The system, which operates four hospitals in Mecklenburg County, reported net income, or profit, of $274 million last year, compared to $1 million in 2011. Net income in 2010 had been $158 million.
Officials said part of the improvement was due to investment income, which rose from a $19 million loss in 2011 to a $109 million gain in 2012.
It was a good year for us financially, said Fred Hargett, Novants chief financial officer. Its a reflection of the volatility both in the economic environment generally as well as the health care industry specifically. A big piece of our net income is from investment income.
Hargett said Novants 2012 financial picture benefited from a new Medicaid assessment program in North Carolina. Under the program, hospitals pay an assessment each year, and the state uses the money as a match to draw more federal funds for treating Medicaid patients.
The state returns most of the money to the hospitals. The program was retroactive to 2011, so Novant reported two years of reimbursement, $97 million, in 2012 instead of spreading it over two years.
Even with that extra reimbursement, Hargett said the system loses more than $100 million on providing care for patients covered by Medicaid, the federal-state government health program for the poor and disabled.
Opportunity to reinvest
Hargett said Novants bottom line was also helped by good operating performance. ...We needed to produce a good year to reinvest in our operations.
Total revenue for Novant was $3.5 billion in 2012, compared to $3.4 billion in 2011.
As a private, nonprofit system, Novant must reinvest any extra revenue into its operations and improvements. The system owns 13 hospitals, about 350 physician clinics in North Carolina, South Carolina, Virginia and Georgia.
Over the next five years, Novant plans to spend $1.5 billion on capital expenditures, including $600 million to convert from paper to electronic medical records.
All doctors offices are expected to be using the system by the end of 2013. Presbyterian Hospital will be the first Novant hospital to go to electronic records in October. Other hospitals should be converted by the end of 2015.
Other capital projects include the addition of a fifth floor, with 29 new beds, at Presbyterian Hospital Matthews; a recently opened addition with 15 new beds, for a total of 75, at Presbyterian Hospital Huntersville; and ongoing renovations at Presbyterian Hospital.

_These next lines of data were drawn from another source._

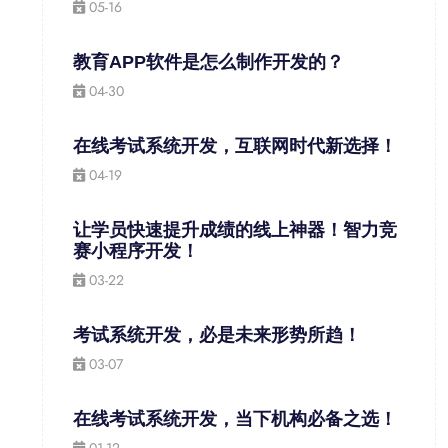
05-16
教育APP软件是怎么制作开发的？
04-30
在线考试系统开发，互联网时代新选择！
04-19
让学员快速提升成绩的线上神器！智力竞
赛小程序开发！
03-22
考试系统开发，必是未来形势所趋！
03-07
在线考试系统开发，当下机构必备之选！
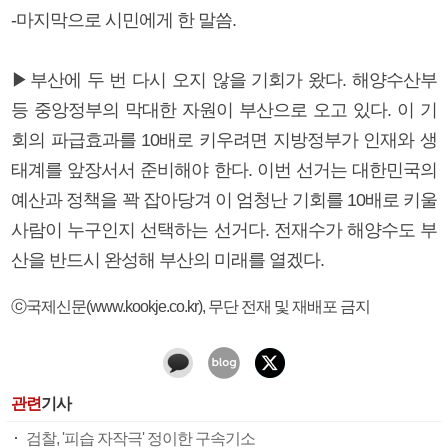
-마지막으로 시민에게 한 말씀.
▶부산에 두 번 다시 오지 않을 기회가 왔다. 해양수산부
등 중앙정부의 막대한 자원이 부산으로 오고 있다. 이 기
회의 파급효과를 10배로 키우려면 지방정부가 인재와 생
태계를 앞장서서 준비해야 한다. 이번 선거는 대한민국의
예산과 정책을 꽉 잡아당겨 이 엄청난 기회를 10배로 키울
사람이 누구인지 선택하는 선거다. 전재수가 해양수도 부
산을 반드시 완성해 부산의 미래를 열겠다.
ⓒ국제신문(www.kookje.co.kr), 무단 전재 및 재배포 금지
관련
기사
검찰, '피습 자작극' 정이한 구속기소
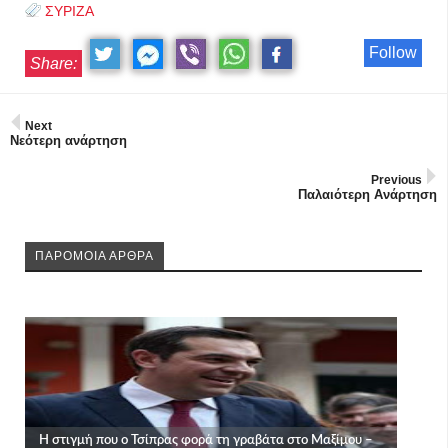
ΣΥΡΙΖΑ
Follow
Share:
Next
Νεότερη ανάρτηση
Previous
Παλαιότερη Ανάρτηση
ΠΑΡΟΜΟΙΑ ΑΡΘΡΑ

Hargett said Novant plans to issue about $600 million in bonds this year. Half would refinance existing debt at lower interest rates than when they were first issued as long ago as 2002. The rest will be used to finance ongoing and future projects.
Patient visits and charity
Patient volume was not remarkably different in 2012 over 2011, Hargett said. The system continues to feel the effects of the recession, with fewer patients having office visits and outpatient surgery but a slight increase in hospitalized inpatients.
The amount of free or charity care provided to uninsured patients stayed about the same, at $123 million in 2012.
Overall, the system provided $546 million in community benefit, which includes charity care, community outreach, support for free clinics and losses from treating Medicare and Medicaid patients.